9月6日に行われたロシアワールドカップ最終予選で、日本がタイに2-0で勝ち、勝ち点3を挙げて、最終予選の最初の2試合を1勝1敗の勝ち点3で終えました。
この2戦を終えての課題やこれからの展望、さらに気付いた点などを指摘してみたいと思います。
最悪のパターンだけは免れたUAE,タイとの2連戦
UAE戦とタイ戦を終えて勝ち点3をどう見るのか?
個人的には、ベストではないですが最悪でもないという印象ですね。
例えば1敗1分や2分などが最悪のパターンであり(2連敗はもちろん論外、即終了です)、2分で勝ち点2などという展開などよりはよほどマシであったといえます。ポジティブに考えれば。
特にかなり難しい試合となるのではと予想したタイとのアウェーで勝ち点3を取れたのは非常に大きいですね。勝ち点1も有り得ると思っていましたので。この勝ちによって初戦の勝ち点ロスの半分は取り返せたのではないでしょうか。
ただし試合内容は非常に課題の多く残るものとなりました。
香川トップ下が日本代表で機能する可能性は限定的。本気で考えなければヤバい
まず目についたのが攻撃陣ですね。
初戦不発だった岡崎慎司をスタメンから外してワントップには浅野拓磨を起用したタイ戦。
記事W杯サッカー予選日本のUAE戦敗戦はカタール人審判買収のおかげ?試合の振り返りと反省点と課題などの中でも触れたように、基本的に香川トップ下と岡崎ワントップは機能しないと思っていたのでこの起用は正解だと思います。以前に比べてワントップでの岡崎は左右にあまり流れなくなってしまっていますね。だから香川のゴール前での動きがかなり制限されてしまっていると思います。
UAE戦は右ウイングの本田圭佑のプレーが中央に寄り過ぎているとの批判がありましたが、タイ戦は本田はかなり右に張っていましたね。ここは修正できていたと思います。
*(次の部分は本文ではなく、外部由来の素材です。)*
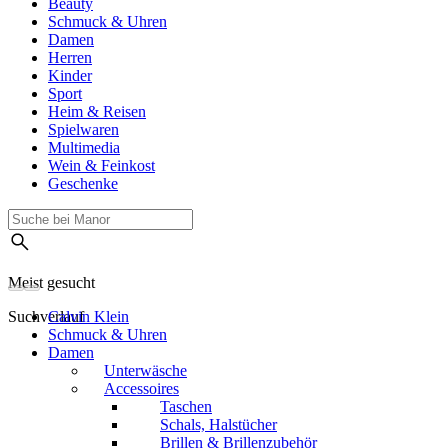
Beauty
Schmuck & Uhren
Damen
Herren
Kinder
Sport
Heim & Reisen
Spielwaren
Multimedia
Wein & Feinkost
Geschenke
Meist gesucht
Suchverlauf
Calvin Klein
Schmuck & Uhren
Damen
Unterwäsche
Accessoires
Taschen
Schals, Halstücher
Brillen & Brillenzubehör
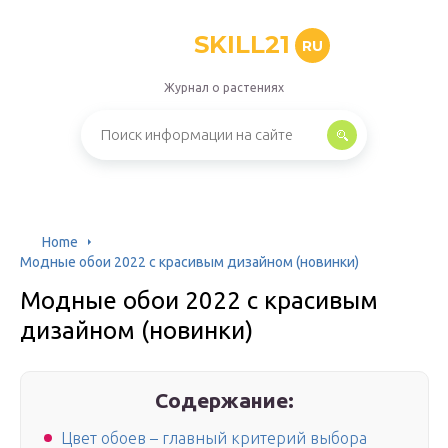
SKILL21
RU
Журнал о растениях
Home
Модные обои 2022 с красивым дизайном (новинки)
Модные обои 2022 с красивым
дизайном (новинки)
Содержание:
Цвет обоев – главный критерий выбора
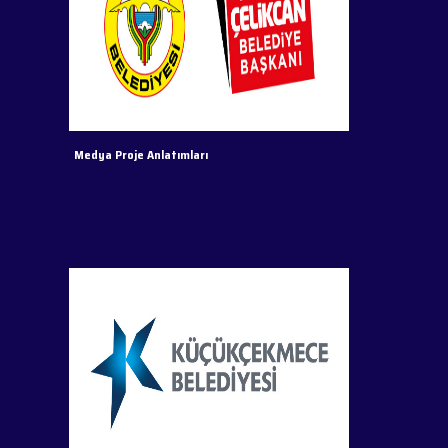
Medya Proje Anlatımları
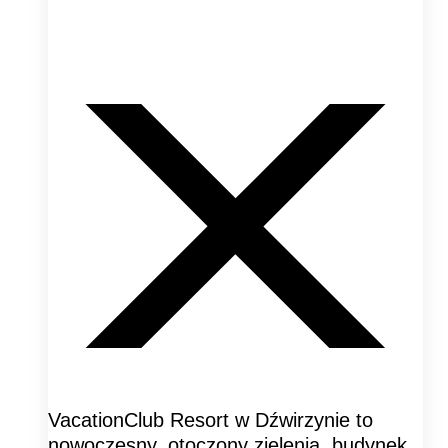
VacationClub Resort w Dźwirzynie to
nowoczesny, otoczony zielenią, budynek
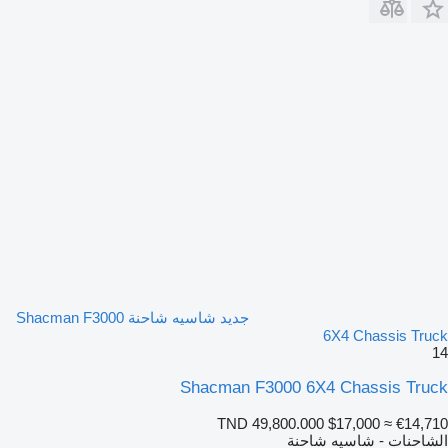
جديد شاسيه شاحنة Shacman F3000
6X4 Chassis Truck
14
Shacman F3000 6X4 Chassis Truck
TND 49,800.000
$17,000
≈ €14,710
الشاحنات - شاسيه شاحنة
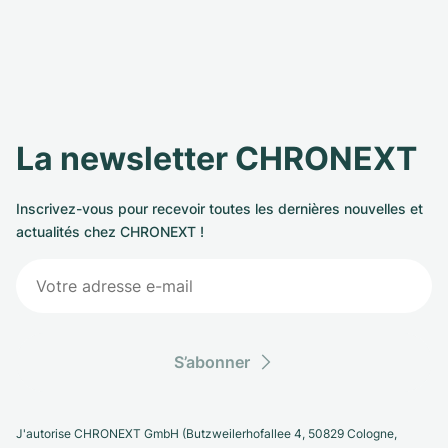
La newsletter CHRONEXT
Inscrivez-vous pour recevoir toutes les dernières nouvelles et
actualités chez CHRONEXT !
S’abonner
J'autorise CHRONEXT GmbH (Butzweilerhofallee 4, 50829 Cologne,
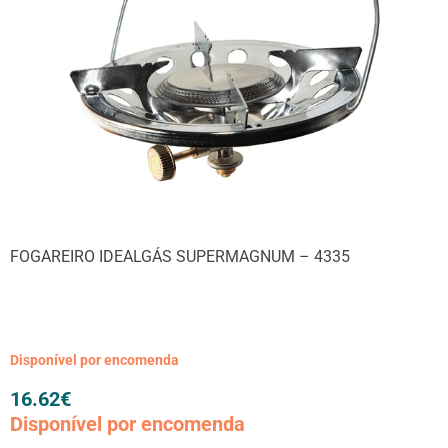
FOGAREIRO IDEALGÁS SUPERMAGNUM – 4335
Disponível por encomenda
16.62
€
Disponível por encomenda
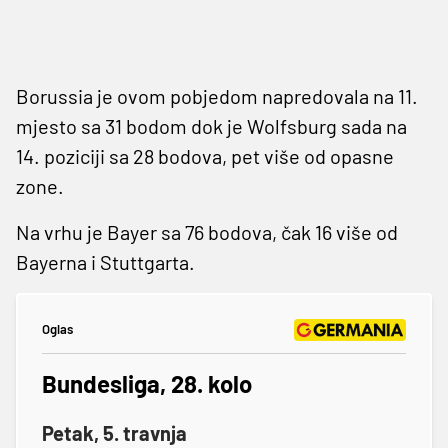
Borussia je ovom pobjedom napredovala na 11.
mjesto sa 31 bodom dok je Wolfsburg sada na
14. poziciji sa 28 bodova, pet više od opasne
zone.
Na vrhu je Bayer sa 76 bodova, čak 16 više od
Bayerna i Stuttgarta.
Oglas
Bundesliga, 28. kolo
Petak, 5. travnja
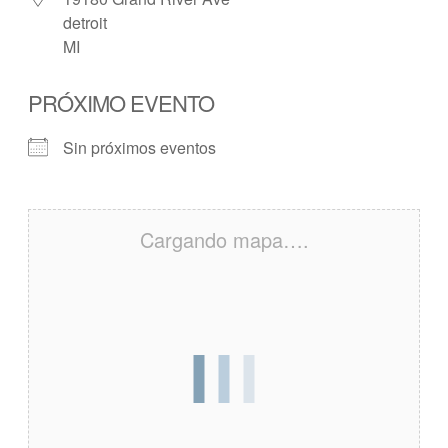
detroit
MI
PRÓXIMO EVENTO
Sin próximos eventos
Cargando mapa….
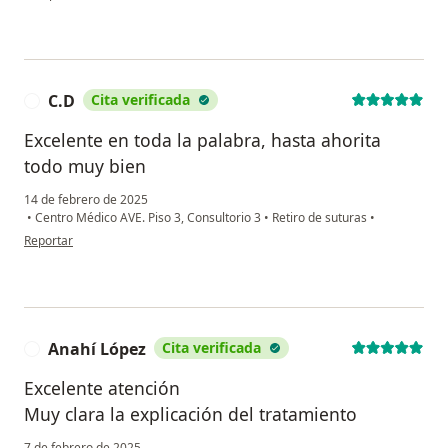
C.D
Cita verificada
C
Excelente en toda la palabra, hasta ahorita
todo muy bien
14 de febrero de 2025
•
Centro Médico AVE. Piso 3, Consultorio 3
•
Retiro de suturas
•
en opinión del usuario C.D
Reportar
Anahí López
Cita verificada
A
Excelente atención
Muy clara la explicación del tratamiento
7 de febrero de 2025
ただし、本田が中央でプレーしすぎという批判は、個人的には香川にも責任があると思います。
基本的に日本の両ウイングは、サイドにワイドに張って仕掛けるというよりも、サイドの選手が中央に入ったり、中央がサイドに流れたりして流動的に動く事で相手マークを混乱させたり、2列目からの飛び出しで得点を取るというポジションだとわたしは思っています。本田が中央に来れば、香川が右へ流れるといった流動性が初戦はほとんど見られませんでしたね。両者とも中央でゴールを狙うという展開でした。
それによって中央に選手が集まり過ぎて攻撃が停滞してしまいましたね。同時に右サイドバックの酒井宏樹が孤立して数的不利となる展開となってしまいました。攻撃も中央に偏りすぎてしまい、相手は非常に守りやすかったと思いますね。
その辺りは2戦目に本田が右サイドに張る事と、左サイドに本職のウインガーである原口元気を起用した事で解消されました。この辺りの修正力は素直に評価したいですね。
ただし、香川真司が中央で決定的な働きが出来たかと言われると及第点とは言えません。裏に抜けるスピードが最大の持ち味である浅野拓磨とのコンビも機能していたとは言えませんし、相変わらず中央で消えている時間帯が多かったですね。決定機も外していましたし、香川のトップ下は真剣に考え直す時期に来ているのかもしれません。相手チームに支配されるような前にスペースのある試合では香川トップ下もありだと思いますが、ドン引き相手での香川トップ下では有効な働きは出来ないと思いますね。つまり、アジア相手での試合では香川トップ下は機能しないと思います。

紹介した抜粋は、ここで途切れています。